Why she did it I couldn’t say but anyway she threw herself into the river and opened her mouth underwater and drowned herself, and the baby inside her, too, and the undines came and looked at her corpse, and put their hands out for the heat in her belly and wondered why she’d done it. And they were there pretty fast for undines are curious sorts of creatures and the baby hadn’t died yet when they got there and I guess they felt sorry for it but they reached into her belly and pulled the baby out and gave him the kiss of life or death and after that he was something of a mongrel, half-man and half-monster and as likely to breathe air as water. Something of that kiss went back up the birth-cord and infected what was left of his mother and gave her the same sort of half-life.

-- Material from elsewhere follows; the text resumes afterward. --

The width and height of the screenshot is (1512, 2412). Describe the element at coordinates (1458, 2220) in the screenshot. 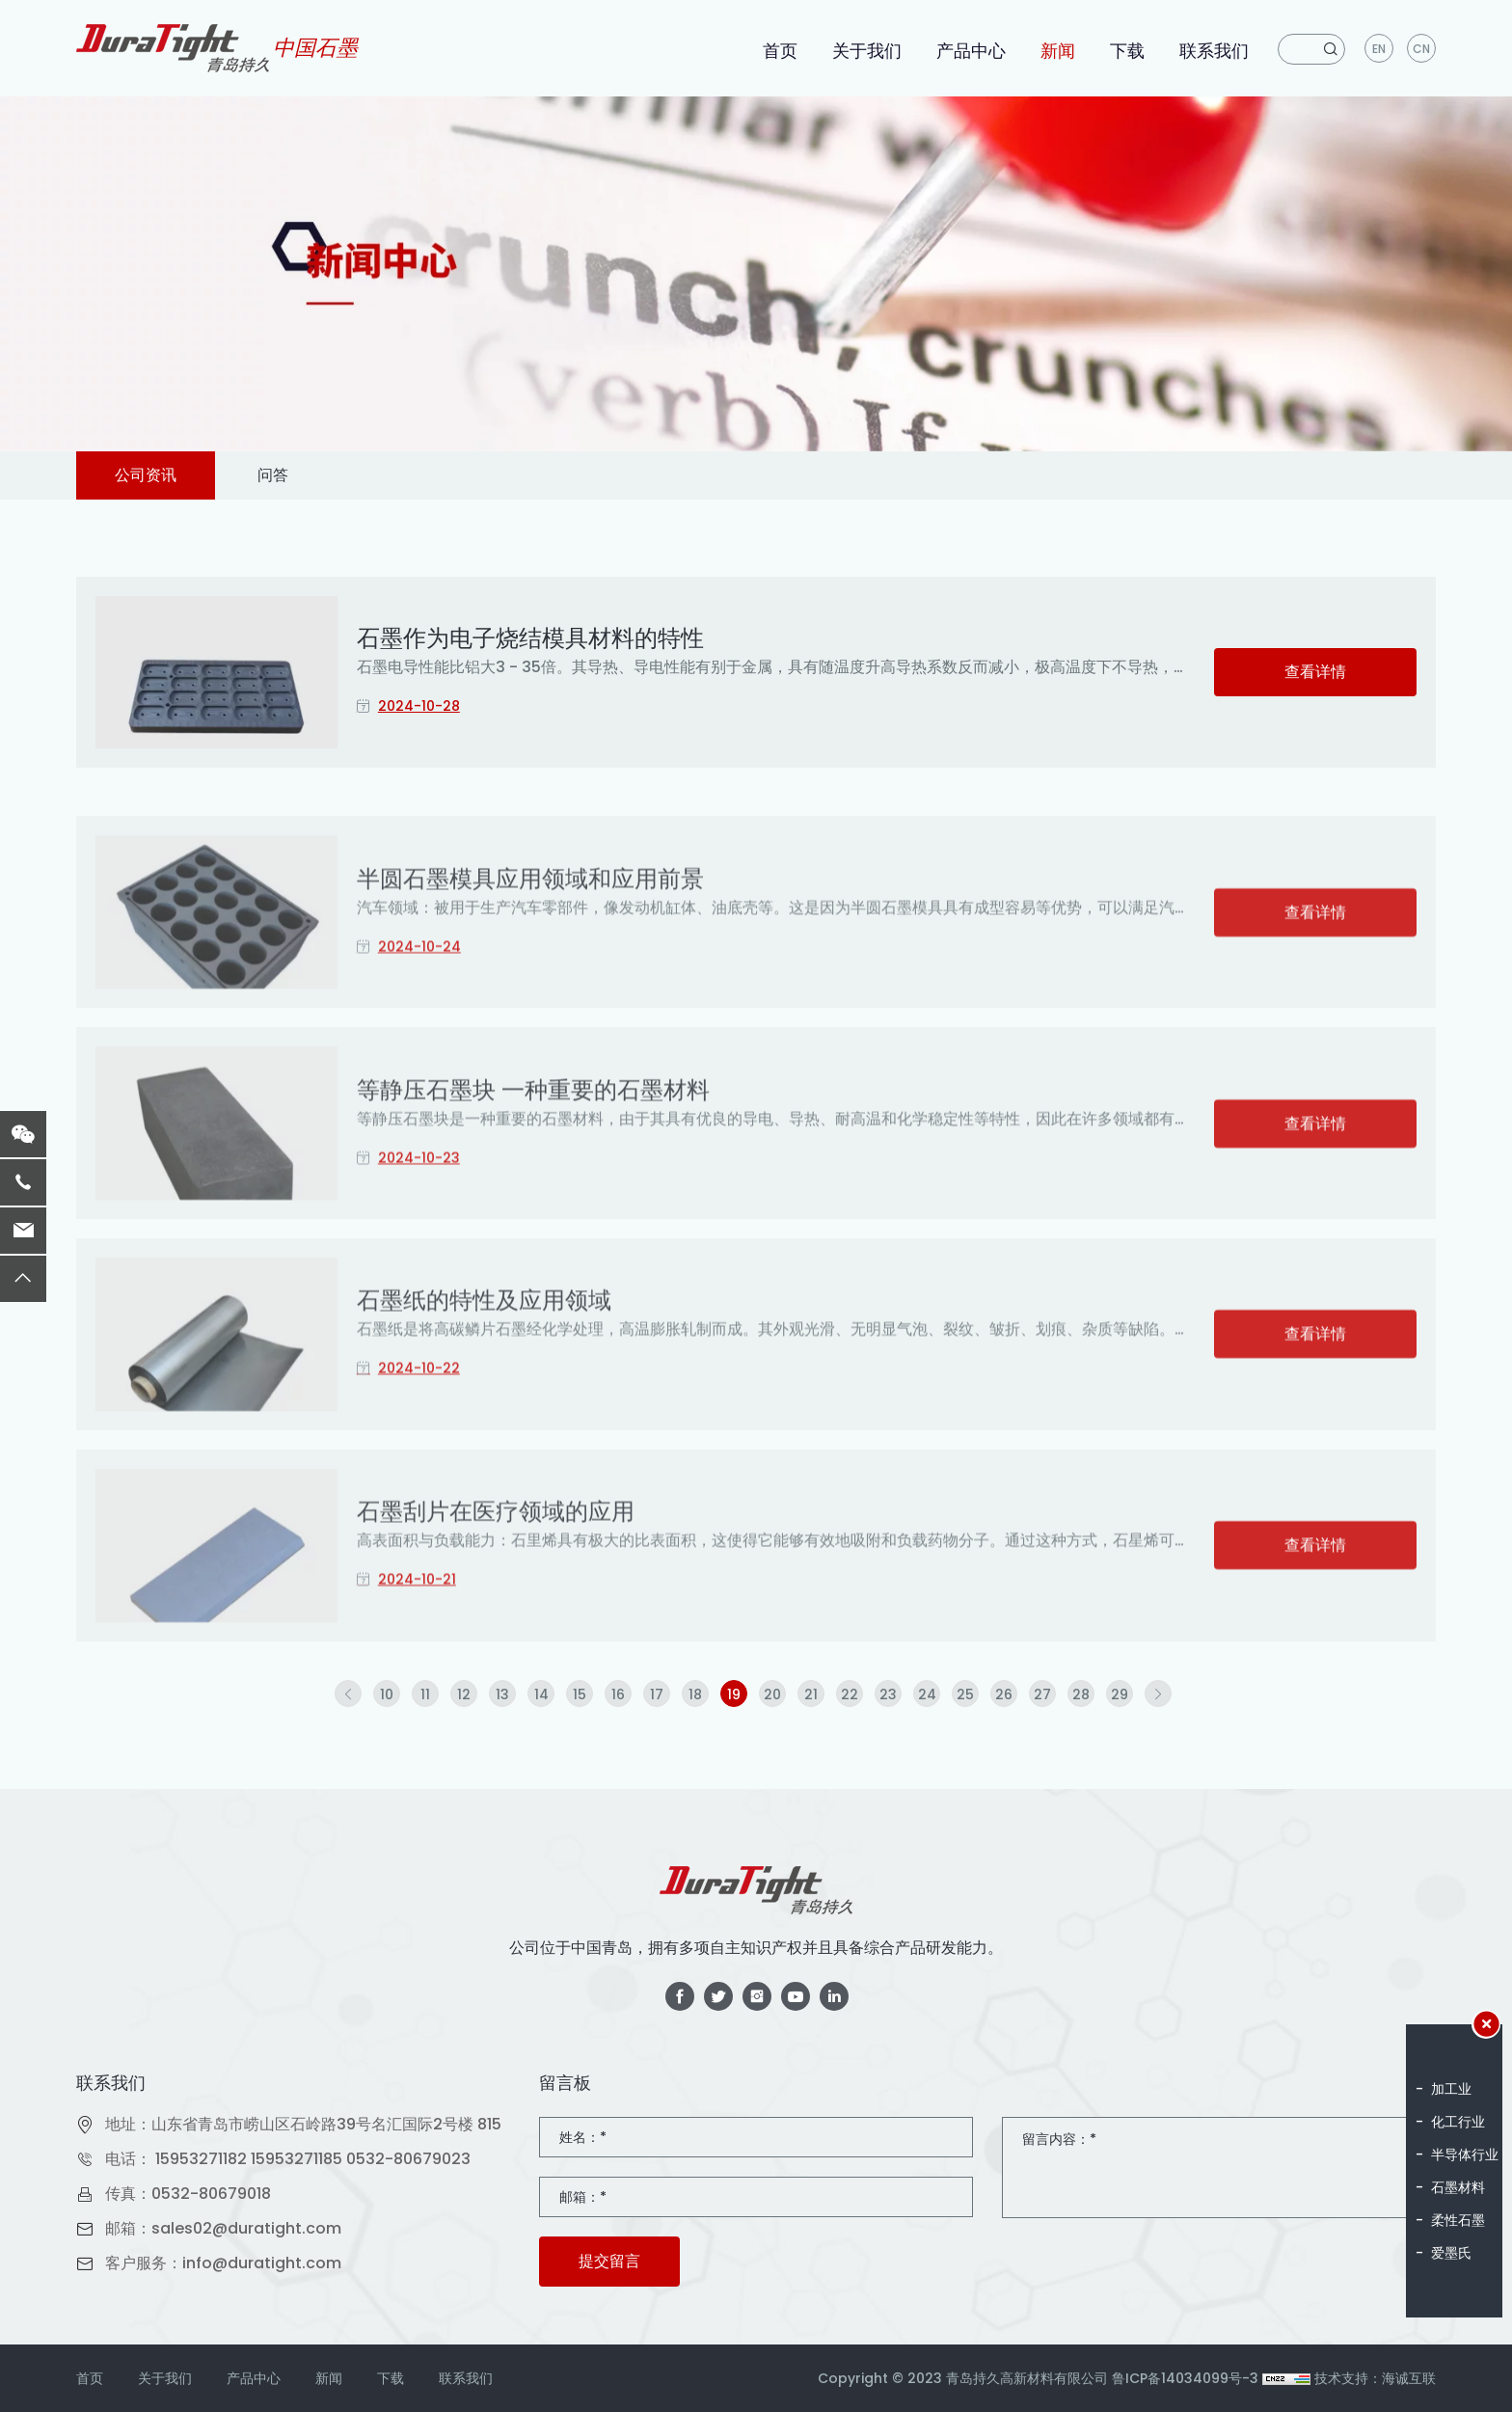 I see `柔性石墨` at that location.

Afterwards the men called her Leukothea and him Palaemon but the undines always thought of him as their own and didn’t give him a name so he didn’t think of himself anyway in particular. She’d lost her voice when she died but she was kindly-meant for all of that and always tried to help out drowning sailors where she could, which wasn’t often, but anyway she tried.
He got to be an adult and the undines were thrilled at that and more curious than ever and sometimes even though he loved them it got to be too much and he had to get away so he’d go as far north as he could — undines don’t much care for the cold — and climb out onto the pebbly beaches and walk around mother-naked. He met a bonnie wee lass that way and wooed her in his rough way and she gave birth to a child that was more monster than man and would have been killed for it but he took her back to sea with him and the child too and that, more or less, was how the niskies came to be. Or at least that’s one story.